Almost eight years ago, I gave birth to my second child, my son Abel. I specifically remember the moment, a few months afterwards, thinking that if I died, I would be okay with it, knowing that I had done the most important that I could do. Nothing (for me) could ever exceed the importance of what I had already made. My voyage had reached its pinnacle. I can definitely say that becoming a mother has made me accept that I will die someday, and that it is good. New life can only exist because we die. I am exceptionally grateful for the beautiful children that I have put on this world, and grateful for the joy that we have together, and the time that we spend together as they grow up. Of course I want to be there to guide them on their journey, but if my time comes, then it will come, and they will be fine.
My song is about accepting, even welcoming death as inevitable. Live well and do well for the world, and die well. Don't live in denial as we do now. The struggle that you see in the mirrors is the struggle that we face as mankind, as a society, with how we live and how we die. Life without risk is truly no life at all. Wrapping life in plastic will suffocate your soul, even if you protect your shell.
The watching eye of the owl is not only a symbol for the "government" but also the individual who turns the eye inwards and struggles with the world. The eye convolutes on itself, just as our brains struggle to deal with the levels of information that is offered to us on daily basis. Simplicity needs to be found again to stop the bleeding heart.

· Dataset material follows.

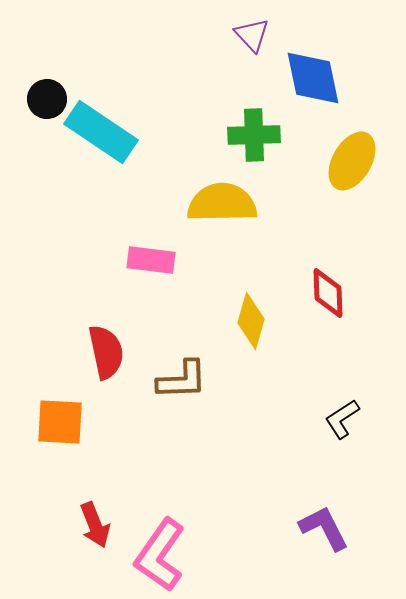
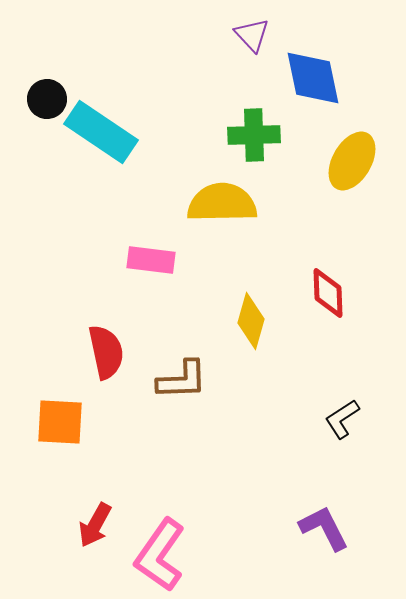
red arrow: rotated 51 degrees clockwise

An acquaintance viewed the draft of my video and suggested that I get (mental) help. I responded, if I need to get help, then so does at least 50% of society. This music and video was truly born out of immense frustration, anger, and I dare call it....depression. The situation crushes/ed me. Making art is a way out. I KNOW that most people are feeling this enormous depression. I KNOW that society is feeling what I feel. We are a society in need of help. Are the ones who don't need it perhaps the ones calling the loudest to extend and intensify the lockdown? So in a way, this music and video is a scream for the future, for the youth, for the children. Let us care for and nurture the future in a greater fashion than we care for the present. Let us put our engorged egos and fear aside and let us truly care for the generations that mean the most; our youth, children, grandchildren, and the children to come.